Slicing a 300MB CuPy array is ~5x slower than NumPy

My code involves slicing into 432x432x400 arrays a total of ~10 million times to generate batches of data for neural network training. As these are fairly large arrays (92 million data points/300MB), I was hoping to speed this up using CuPy (and maybe even speed training up by generating data on the same GPU as training), but found it actually made the code about 5x slower.

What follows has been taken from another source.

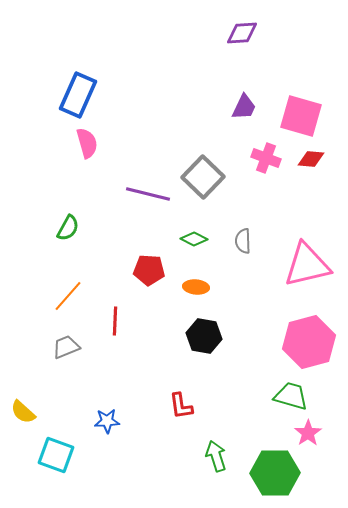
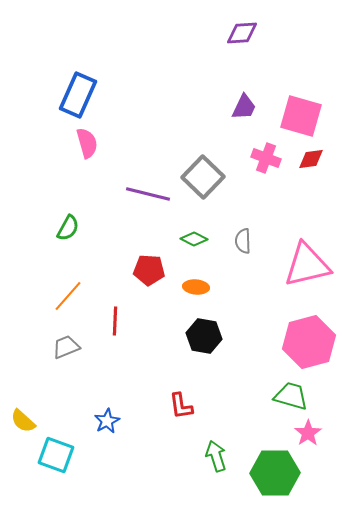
red diamond: rotated 12 degrees counterclockwise
yellow semicircle: moved 9 px down
blue star: rotated 25 degrees counterclockwise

Is this expected behaviour due to CuPy overheads or am I missing something?

Code to reproduce:

import cupy as cp
import numpy as np
import timeit
cp_arr = cp.zeros((432, 432, 400), dtype=cp.float32)
np_arr = np.zeros((432, 432, 400), dtype=np.float32)

# numbers below are representative of my code
cp_code = 'arr2 = cp_arr[100:120, 100:120, 100:120]'
np_code = 'arr2 = np_arr[100:120, 100:120, 100:120]'

timeit.timeit(cp_code, number=8192*4, globals=globals())  # prints 0.122
timeit.timeit(np_code, number=8192*4, globals=globals())  # prints 0.027

Setup:

GPU: NVIDIA Quadro P4000
CuPy Version: 7.3.0
OS: CentOS Linux 7
CUDA Version: 10.1
cuDNN Version: 7.6.5

Solution

Slicing in NumPy and CuPy is not actually copying the data anywhere, but simply returning a new array where the data is the same but with the its pointer being offset to the first element of the new slice and an adjusted shape. Note below how both the original array and the slice have the same strides:

In [1]: import cupy as cp

In [2]: a = cp.zeros((432, 432, 400), dtype=cp.float32)

In [3]: b = a[100:120, 100:120, 100:120]

In [4]: a.strides
Out[4]: (691200, 1600, 4)

In [5]: b.strides
Out[5]: (691200, 1600, 4)

The same above could be verified by replacing CuPy with NumPy.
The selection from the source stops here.